Home » Modeling » EMF » Change color font through Colorprovider
Change color font through Colorprovider [message #1081775] |
Wed, 07 August 2013 13:30  |
Eclipse User |
|
|
|
Hi,
I would like to change the font color of a item in my editor. So I turned the color Providers property inside the genmodel to true and the items now implement the IItemColorProvider interface. Accordingly to this I tried to implement the getForeground(Object object) method, but it's seems that it's never called. I searched a long while now, but couldn't find any implementation example and there is not much documentation how to implement this. That's my code for now:
public Object getForeground(Object object) {
Device device = Display.getCurrent();
Color background = new Color(device, 255, 200, 100);
Color foreground = new Color(device, 12, 20, 120);
AdapterFactoryLabelProvider.ColorProvider colorProvider = new ColorProvider(getAdapterFactory(), foreground, background);
return colorProvider;
}
As written int the java docs, the method should do the same thing as IColorProvider.getForeground, but that didn't help me much, as there are a lot of different implementation out.
Cheers,
Phil
|
|
|
Re: Change color font through Colorprovider [message #1081789 is a reply to message #1081775] |
Wed, 07 August 2013 13:47   |
Eclipse User |
|
|
|
Phil,
You'll need to use
org.eclipse.emf.edit.ui.provider.AdapterFactoryLabelProvider.ColorProvider
in place of where you use just
org.eclipse.emf.edit.ui.provider.AdapterFactoryLabelProvider before,
probably using the
org.eclipse.emf.edit.ui.provider.AdapterFactoryLabelProvider.ColorProvider.ColorProvider(AdapterFactory,
Viewer) constructor.

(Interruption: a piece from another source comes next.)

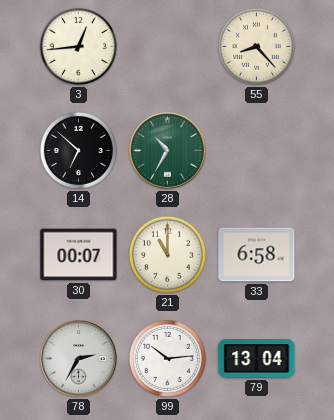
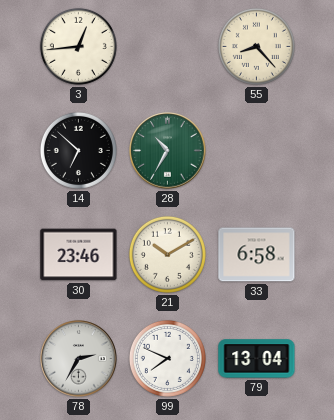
30: 00:07 -> 23:46
21: 11:00 -> 10:10
99: 10:14 -> 7:49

Be sure to read the Javadoc for
org.eclipse.emf.edit.provider.IItemColorProvider, i.e., you're typically
expected to return a URI to represent the color and the ColorProvider
will ensure your method is actually called while
org.eclipse.emf.edit.ui.provider.AdapterFactoryLabelProvider.getColorFromObject(Object)
will ensure that the URI is mapped to a correct instance of a cached
color object; you need to be careful not to create too many Color
instances or you're exhaust the supply of available handles, so
definitely don't do anything like what you're doing below.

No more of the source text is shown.